Researchers working with under slept rats and humans reveal how signs of sleep debt show up in the blood. The findings, published in Proceedings of the National Academy of Sciences this week, can help us understand the various dysfunctions that come with chronic sleep restriction.
To better understand the molecular mechanisms underlying sleep loss, a team led by Aalim Weljie from the University of Pennsylvania restricted rats and healthy human recruits to only four hours of sleep per night for five days. Sleep restriction is different from sleep deprivation in that sleep time is curtailed, but not eliminated. "Sleep restriction more closely represents real-world situations in humans and is a condition experienced by millions of people every day," Penn’s Amita Sehgal says in a news release. In people, not sleeping enough has been associated with metabolic disorders like weight gain, diabetes, obesity, and cardiovascular disease. "One possibility is that sleep drives metabolite clearance and so acts as a reparative process at the metabolic level," Sehgal adds.

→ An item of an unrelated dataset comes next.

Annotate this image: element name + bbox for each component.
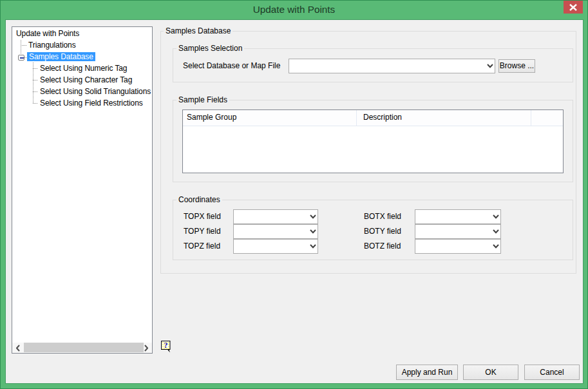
svg-text:?: ? xyxy=(164,341,167,350)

Next, the team analyzed the serum from both under slept rats and humans, as well as from adequately-slept control groups, and created a comprehensive profile of metabolites, the end products of metabolism. Half of the 38 metabolites unique to sleep-restricted rats were known lipids, and the majority of the metabolites from the sleep-restricted humans were also lipid or fatty acid-related compounds.
Compared to the sufficiently rested groups, sleep-restricted individuals of both species showed significantly decreased levels of oxalic acid and diacylglycerol 36:3 and increased levels of phospholipids.

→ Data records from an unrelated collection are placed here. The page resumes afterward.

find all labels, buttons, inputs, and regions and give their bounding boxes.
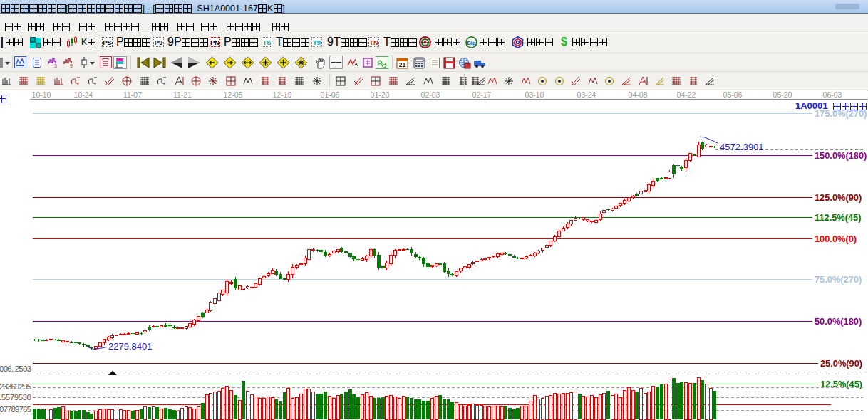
svg-text:12-05: 12-05: [224, 90, 243, 99]
svg-text:2279.8401: 2279.8401: [108, 341, 152, 352]
svg-text:2: 2: [77, 82, 80, 86]
svg-text:11-07: 11-07: [123, 90, 142, 99]
svg-text:01-06: 01-06: [321, 90, 340, 99]
svg-text:3: 3: [54, 63, 57, 68]
svg-text:.5579530: .5579530: [0, 393, 31, 401]
svg-text:9: 9: [70, 63, 73, 68]
svg-text:21: 21: [399, 61, 406, 68]
svg-text:01-20: 01-20: [371, 90, 390, 99]
svg-text:02-03: 02-03: [421, 90, 440, 99]
svg-text:12-19: 12-19: [273, 90, 292, 99]
svg-text:25.0%(90): 25.0%(90): [820, 358, 862, 369]
svg-text:4572.3901: 4572.3901: [720, 142, 763, 152]
svg-text:150.0%(180): 150.0%(180): [815, 150, 867, 161]
svg-text:2: 2: [94, 82, 97, 86]
svg-text:03-24: 03-24: [577, 90, 596, 99]
svg-text:2: 2: [163, 82, 166, 86]
svg-text:05-20: 05-20: [773, 90, 792, 99]
svg-text:23369295: 23369295: [0, 382, 31, 391]
svg-text:11-21: 11-21: [173, 90, 192, 99]
svg-text:06-03: 06-03: [823, 90, 842, 99]
svg-text:05-06: 05-06: [723, 90, 743, 99]
svg-text:50.0%(180): 50.0%(180): [815, 316, 862, 327]
svg-text:07789765: 07789765: [0, 405, 31, 414]
svg-text:Big: Big: [467, 39, 476, 46]
svg-text:04-22: 04-22: [677, 90, 696, 99]
svg-text:75.0%(270): 75.0%(270): [815, 274, 862, 285]
svg-text:125.0%(90): 125.0%(90): [815, 192, 862, 203]
svg-text:10-10: 10-10: [32, 90, 51, 99]
svg-text:04-08: 04-08: [629, 90, 648, 99]
svg-text:112.5%(45): 112.5%(45): [815, 212, 861, 223]
svg-text:10-24: 10-24: [74, 90, 93, 99]
svg-text:03-10: 03-10: [525, 90, 544, 99]
svg-text:006. 2593: 006. 2593: [0, 364, 31, 373]
svg-text:02-17: 02-17: [472, 90, 492, 99]
svg-text:100.0%(0): 100.0%(0): [815, 233, 857, 244]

Oxalic acid is a waste byproduct of processing foods and breaking down vitamin C and amino acids, and diacylglycerol is a precursor molecule in the production of triglycerides: which helps store fat in the body and signal cells. Both depleted metabolites were restored after recovery sleep, and the researchers think they could serve as cross-species biomarkers of sleep debt. As for the increase in phospholipids, "while we don't yet know why the lipids are changed in both species, these shifts are very intriguing, given the epidemiological links between restricted sleep and metabolic disorders," Weljie says. "I'm sure there's a connection."